The Chic Geek’s style advice: wearable tech
What goes around comes around. And around, and around. Outside of a handful of innovative brands – many of whom you will see on these very pages – fashion is stuck in a continual retro-regurgitation of past styles, lightly polished to look new and desirable each season.
In recent times, these cycles have gotten smaller and smaller, as designers search for “new” ideas to put into the multiple collections they have to keep racing out in order to satisfy their balance sheets. The nascent “wearables” business, though, seems to raise the prospect of a genuine new dawn. Form will be forced to follow function as technology becomes integrated into our everyday wardrobe.
At the recent London Collections, designer A Sauvage and partner Microsoft showcased a pair of trousers that will charge your phone when it’s in your pocket. The technology – known as inductive charging – uses an electromagnetic field to transfer energy between your strides and your phone. On the down-side, you’ll have to plug your trousers in overnight to charge them up.
Other devices such as Nike’s FuelBand, Google Glass eyewear (which has just become available on Mr Porter’s American site) and Apple’s much talked about forthcoming iWatch are all aiming to hit the mainstream and become the next billion-selling “gamechanger”. These devices will monitor our fitness and health, make it easier and faster to communicate, or simply keep all of our energy-hungry items charged. In the not so-distant future, we’re going to look back and wonder how we ever lived without our digital jumpers.

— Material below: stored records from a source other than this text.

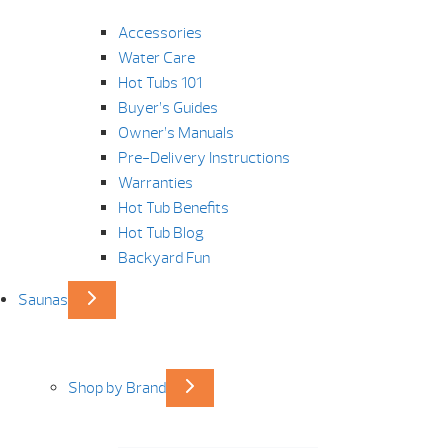
Accessories
Water Care
Hot Tubs 101
Buyer’s Guides
Owner’s Manuals
Pre-Delivery Instructions
Warranties
Hot Tub Benefits
Hot Tub Blog
Backyard Fun
Saunas
Shop by Brand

Technology will increasingly dictate how we look and fashion will need to respond to this with the items we see on the catwalks. The industry is already showing willing – Christopher Kane, James Long and Givenchy all showed digitally inspired collections. Burberry, Gieves & Hawkes and Brioni have already introduced digital technology into their stores and it won’t be long before it will be in the garments themselves: coats that will be able to Instagram your #OOTD* and bracelets that will tell you when you need to visit the doctor.
Technology will become the starting point of designs, and brands will do their best to make these items as beautiful as possible. Now, that is an exciting future for fashion.